• Records provided
-- Opening Marker --

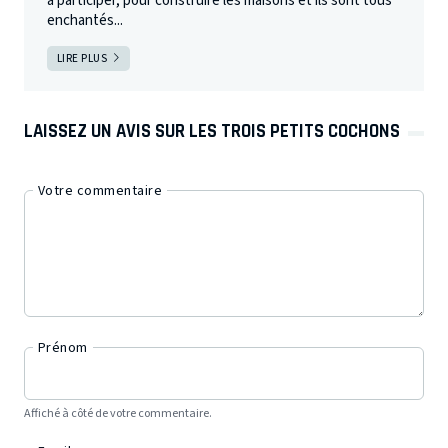
à participer, pour construire les maisons et ils sont tous
enchantés...
LIRE PLUS
LAISSEZ UN AVIS SUR LES TROIS PETITS COCHONS
Votre commentaire
Prénom
Affiché à côté de votre commentaire.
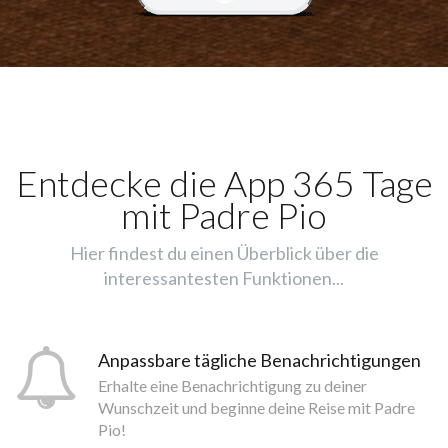
Entdecke die App 365 Tage
mit Padre Pio
Hier findest du einen Überblick über die
interessantesten Funktionen...
Anpassbare tägliche Benachrichtigungen
Erhalte eine Benachrichtigung zu deiner
Wunschzeit und beginne deine Reise mit Padre
Pio!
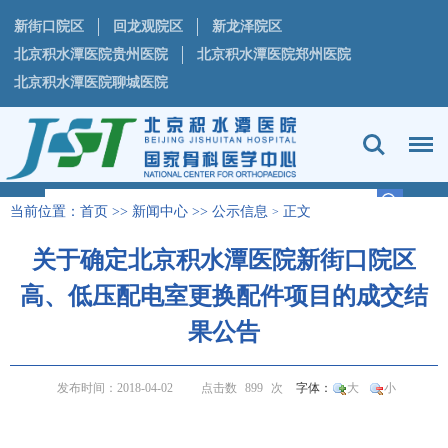
新街口院区
回龙观院区
新龙泽院区
北京积水潭医院贵州医院
北京积水潭医院郑州医院
北京积水潭医院聊城医院
当前位置：
首页
>>
新闻中心
>>
公示信息
正文
>
关于确定北京积水潭医院新街口院区
高、低压配电室更换配件项目的成交结
果公告
发布时间：2018-04-02
点击数
899
次
字体：
大
小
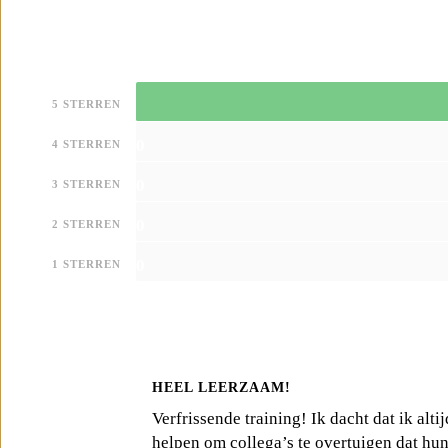
5 STERREN
0
4 STERREN
0
3 STERREN
0
2 STERREN
0
1 STERREN
HEEL LEERZAAM!
Verfrissende training! Ik dacht dat ik alt
helpen om collega’s te overtuigen dat hu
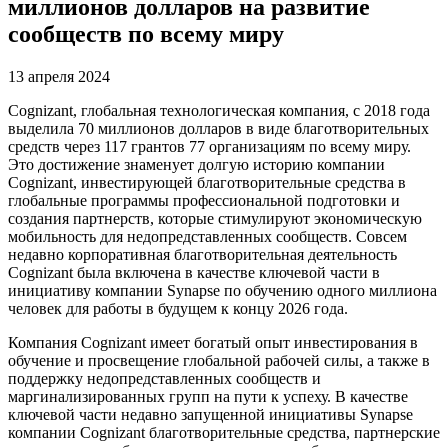
миллионов долларов на развитие
сообществ по всему миру
13 апреля 2024
Cognizant, глобальная технологическая компания, с 2018 года
выделила 70 миллионов долларов в виде благотворительных
средств через 117 грантов 77 организациям по всему миру.
Это достижение знаменует долгую историю компании
Cognizant, инвестирующей благотворительные средства в
глобальные программы профессиональной подготовки и
создания партнерств, которые стимулируют экономическую
мобильность для недопредставленных сообществ. Совсем
недавно корпоративная благотворительная деятельность
Cognizant была включена в качестве ключевой части в
инициативу компании Synapse по обучению одного миллиона
человек для работы в будущем к концу 2026 года.
Компания Cognizant имеет богатый опыт инвестирования в
обучение и просвещение глобальной рабочей силы, а также в
поддержку недопредставленных сообществ и
маргинализированных групп на пути к успеху. В качестве
ключевой части недавно запущенной инициативы Synapse
компании Cognizant благотворительные средства, партнерские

-- Closing Marker --

• What you have to do
Among the lines above, which ones include the word "компании"? Copy them.

• Response to this task
Это достижение знаменует долгую историю компании
инициативу компании Synapse по обучению одного миллиона
компании Cognizant благотворительные средства, партнерские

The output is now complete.